━━ DATASET RECORDS ━━

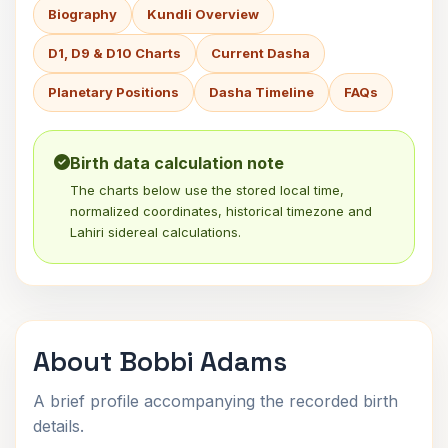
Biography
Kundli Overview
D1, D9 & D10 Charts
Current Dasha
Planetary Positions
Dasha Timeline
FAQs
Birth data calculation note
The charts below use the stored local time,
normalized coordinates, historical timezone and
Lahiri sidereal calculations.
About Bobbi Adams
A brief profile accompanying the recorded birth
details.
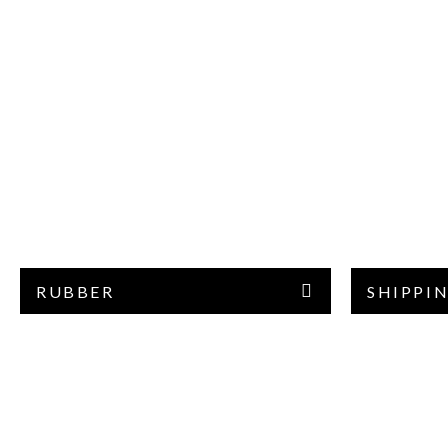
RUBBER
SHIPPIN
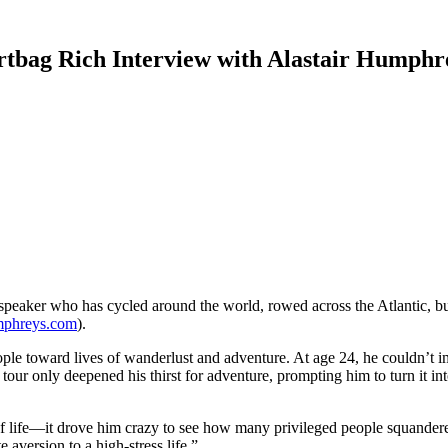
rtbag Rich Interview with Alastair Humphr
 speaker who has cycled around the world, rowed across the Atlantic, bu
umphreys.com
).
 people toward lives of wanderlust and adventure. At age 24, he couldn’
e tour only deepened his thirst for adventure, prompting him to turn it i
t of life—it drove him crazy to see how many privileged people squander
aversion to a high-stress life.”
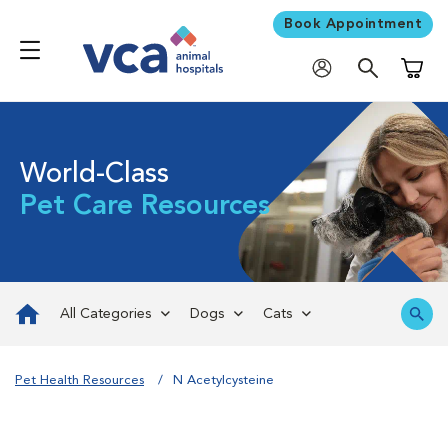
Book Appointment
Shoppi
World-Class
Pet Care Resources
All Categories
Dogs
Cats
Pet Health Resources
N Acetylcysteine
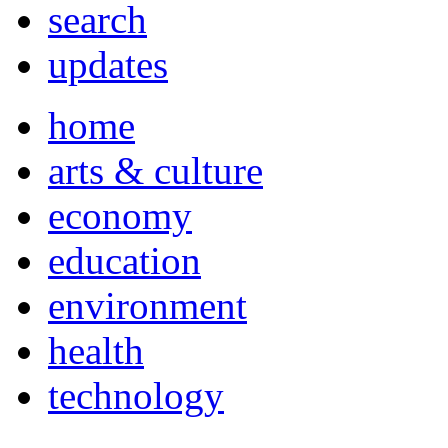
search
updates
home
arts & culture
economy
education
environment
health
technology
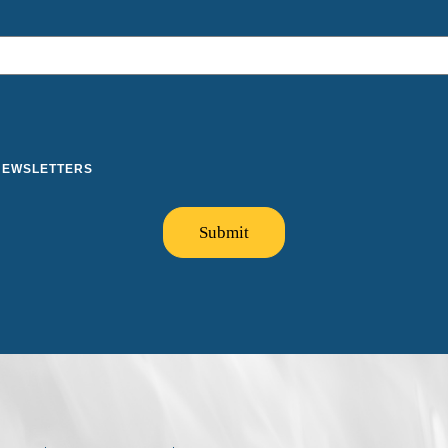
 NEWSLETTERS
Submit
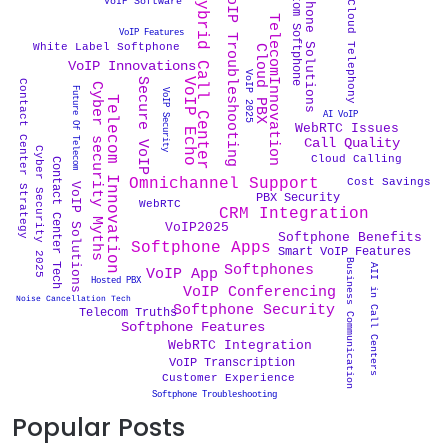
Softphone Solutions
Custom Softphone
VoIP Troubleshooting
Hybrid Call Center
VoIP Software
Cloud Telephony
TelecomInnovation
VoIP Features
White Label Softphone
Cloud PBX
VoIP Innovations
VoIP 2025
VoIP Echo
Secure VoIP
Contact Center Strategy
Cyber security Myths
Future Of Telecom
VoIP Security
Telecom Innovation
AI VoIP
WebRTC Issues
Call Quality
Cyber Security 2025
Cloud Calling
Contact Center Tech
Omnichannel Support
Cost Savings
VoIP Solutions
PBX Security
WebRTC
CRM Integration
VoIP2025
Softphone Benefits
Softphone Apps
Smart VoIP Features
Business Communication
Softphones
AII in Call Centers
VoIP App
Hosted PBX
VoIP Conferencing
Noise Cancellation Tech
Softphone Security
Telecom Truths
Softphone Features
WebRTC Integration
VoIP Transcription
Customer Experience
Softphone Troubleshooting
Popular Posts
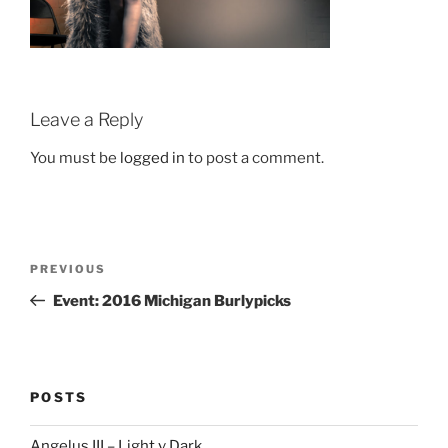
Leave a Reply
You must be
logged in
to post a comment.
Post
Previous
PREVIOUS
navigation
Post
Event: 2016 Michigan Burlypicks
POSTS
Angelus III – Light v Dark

━━━

▸ **WHAT IS NEEDED**:
Please retype the lines from the one that contains "Cyber security Myths" through the final line of the data, both included, without any pictures.

▸ **WRITTEN RESPONSE**:
Cyber security Myths
Future Of Telecom
VoIP Security
Telecom Innovation
AI VoIP
WebRTC Issues
Call Quality
Cyber Security 2025
Cloud Calling
Contact Center Tech
Omnichannel Support
Cost Savings
VoIP Solutions
PBX Security
WebRTC
CRM Integration
VoIP2025
Softphone Benefits
Softphone Apps
Smart VoIP Features
Business Communication
Softphones
AII in Call Centers
VoIP App
Hosted PBX
VoIP Conferencing
Noise Cancellation Tech
Softphone Security
Telecom Truths
Softphone Features
WebRTC Integration
VoIP Transcription
Customer Experience
Softphone Troubleshooting
Popular Posts
Leave a Reply
You must be
logged in
to post a comment.
Post
Previous
PREVIOUS
navigation
Post
Event: 2016 Michigan Burlypicks
POSTS
Angelus III – Light v Dark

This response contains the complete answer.